Published in final edited form as: Cancer Discov. 2023 Jun 2;13(6):1386–1407. doi: 10.1158/2159-8290.CD-22-1020

Figure 2.

Figure 2.

Drug context-specific mechanism and tumor checkpoint module (TCM)-inversion. (A) As an illustrative example, we show a heatmap for the 24-hour drug perturbation in the BT20 breast cancer cell line. The heatmap shows the differential protein activity profile of 38 drugs in BT20 cells compared to vehicle control, annotated by their canonical mechanism and the two sublethal concentrations (EC20 and one-tenth of EC20) screened. VIPER monitored proteins are shown in the columns and we use unsupervised hierarchical clustering to highlight drugs that induce similar transcriptional response, i.e. context-specific observed mechanism of action. (B) Perturbation screens in five relevant cell lines were used to generate the OncoTreat drug predictions we report on here. OncoTreat uses the context-matched de novo drug mechanism information to identify top TCM-inverter drugs. For each patient Id (e.g., GIST-81050) and predicted drug (e.g., fludarabine), we show the placement of the 25 most activated (red bars) and 25 most inactivated (blue bars) patient tumor master regulator (MR) proteins on the drug-induced signature in the cognate cell line(s)—proteins sorted left to right from the most differentially inactivated to the most activated in drug- vs. vehicle control-treated cells. For each model and drug, we report the concentrations whose effect was averaged to rank protein activity, the normalized enrichment score (NES) assessing TCM-inversion in the drug signature, as measured by the aREA algorithm, and the associated p-value.

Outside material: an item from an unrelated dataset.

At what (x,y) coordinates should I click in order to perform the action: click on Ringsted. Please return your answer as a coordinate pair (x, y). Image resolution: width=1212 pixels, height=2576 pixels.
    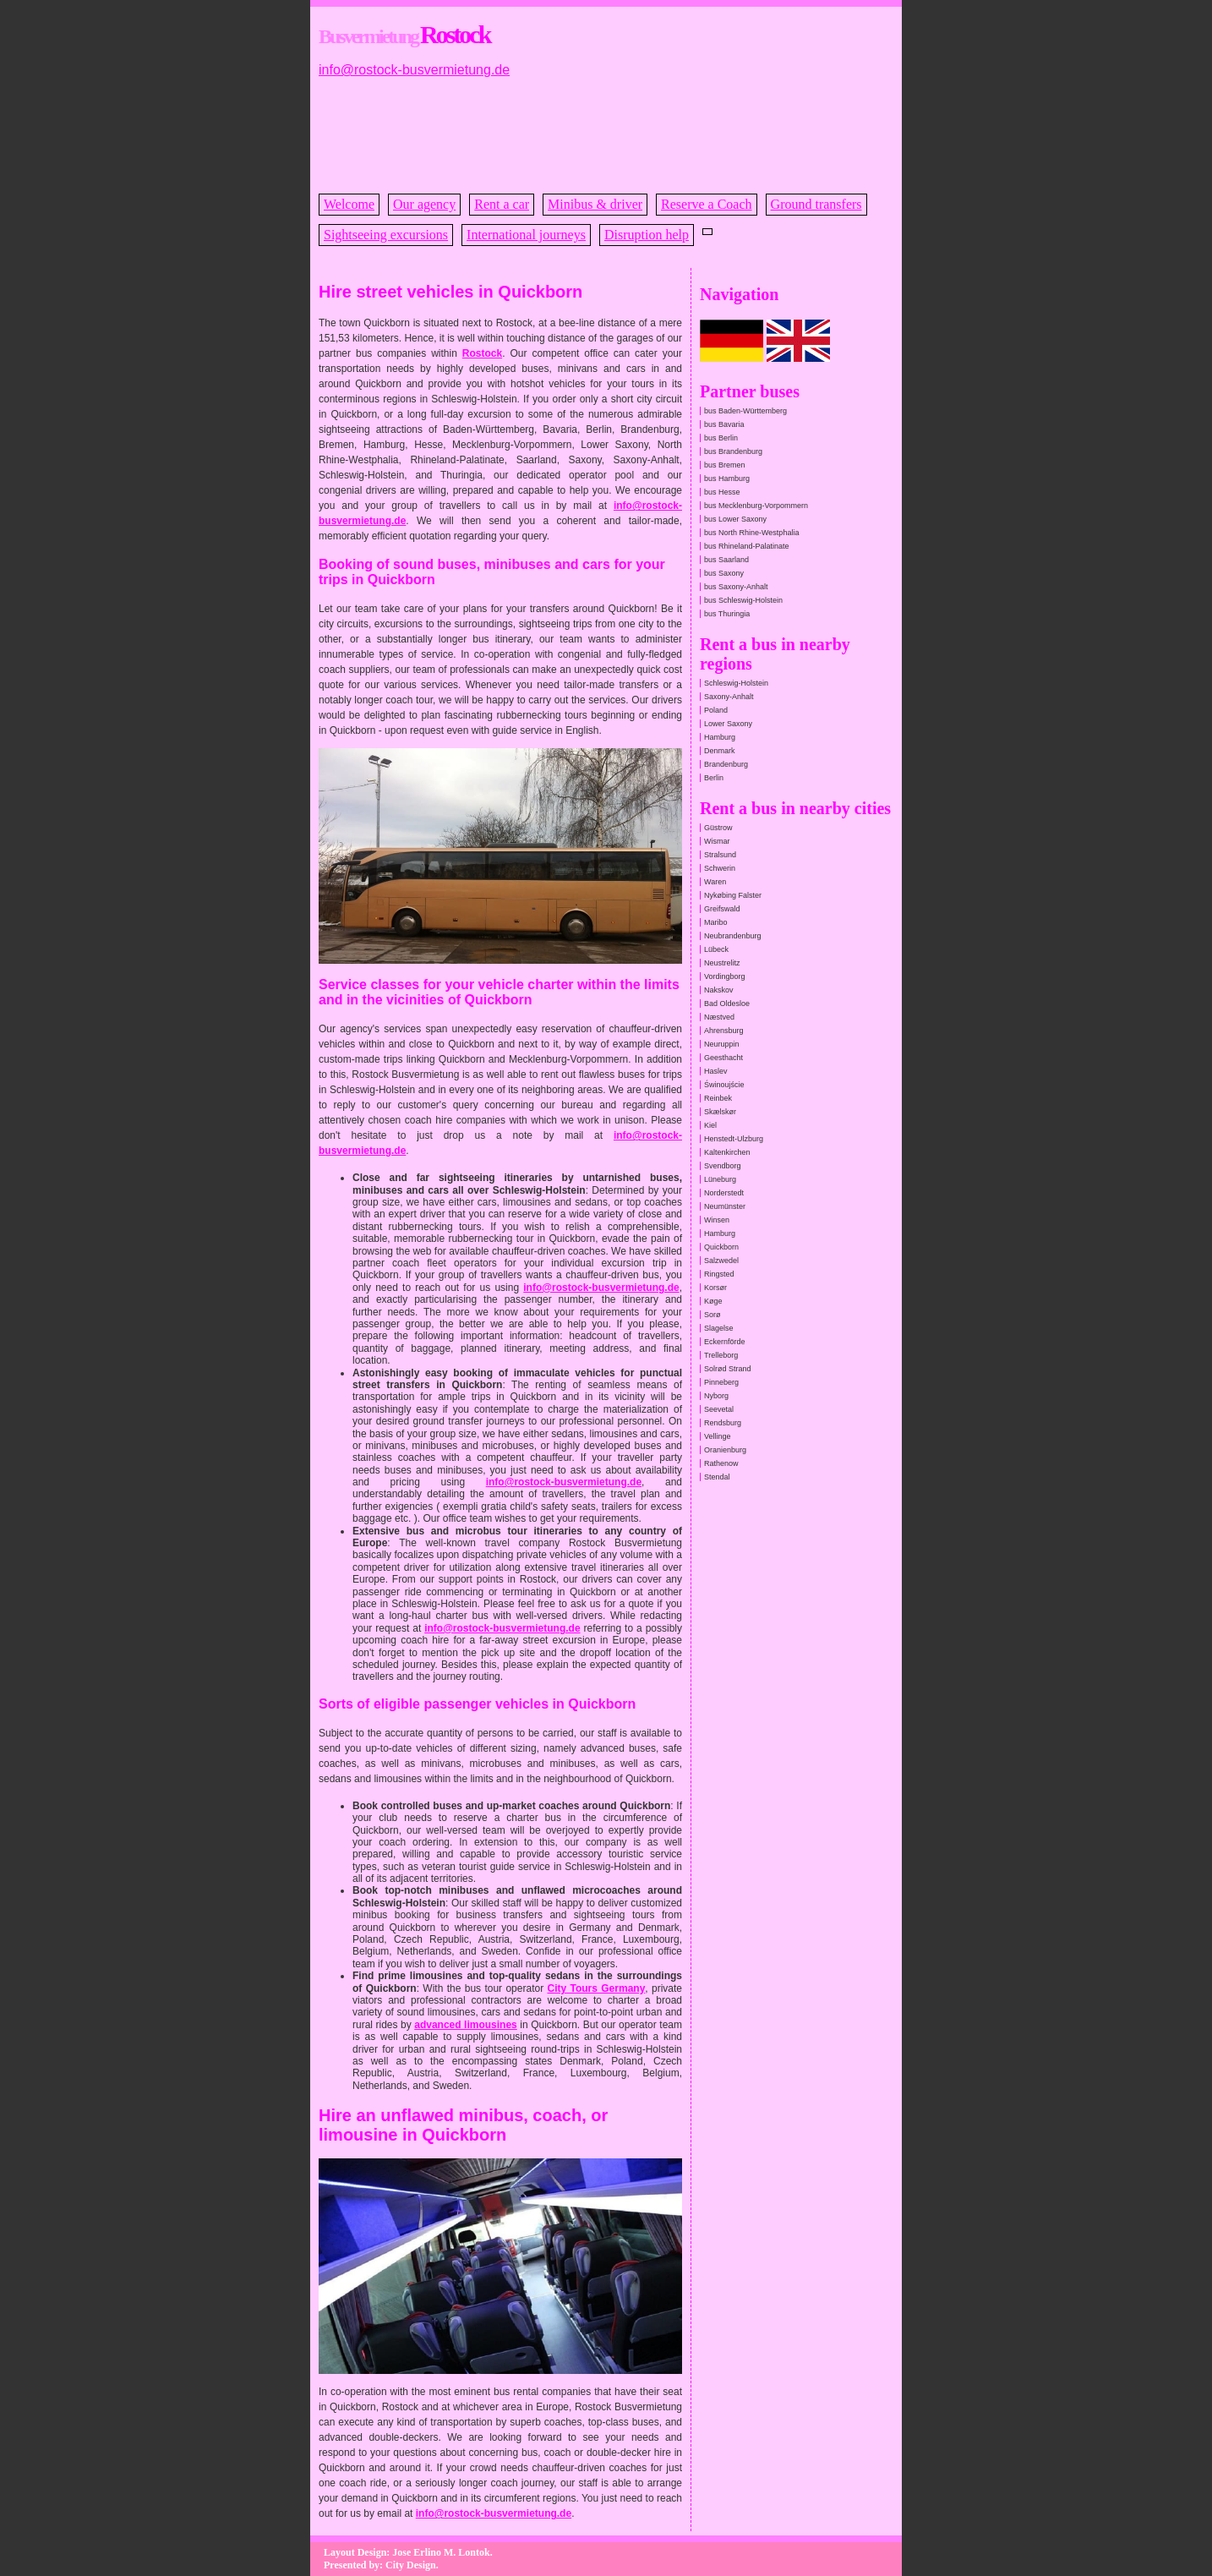     Looking at the image, I should click on (719, 1274).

Negative NES indicates TCM-inversion. All but two predictions met the predefined significance threshold (Bonferroni p < 10−5), with clofarabine and thioguanine borderline predictions for BC-32398. For the pancreatic tumor (PAC-05647), drug perturbation profiles in the ASPC1 cell line were not available in time to predict drugs for in vivo testing. Thus, predictions were based on OncoTreat analysis using non-matched cell line models, BT20, GIST430, GISTT1, and IOMM, and integrated using Fisher’s method.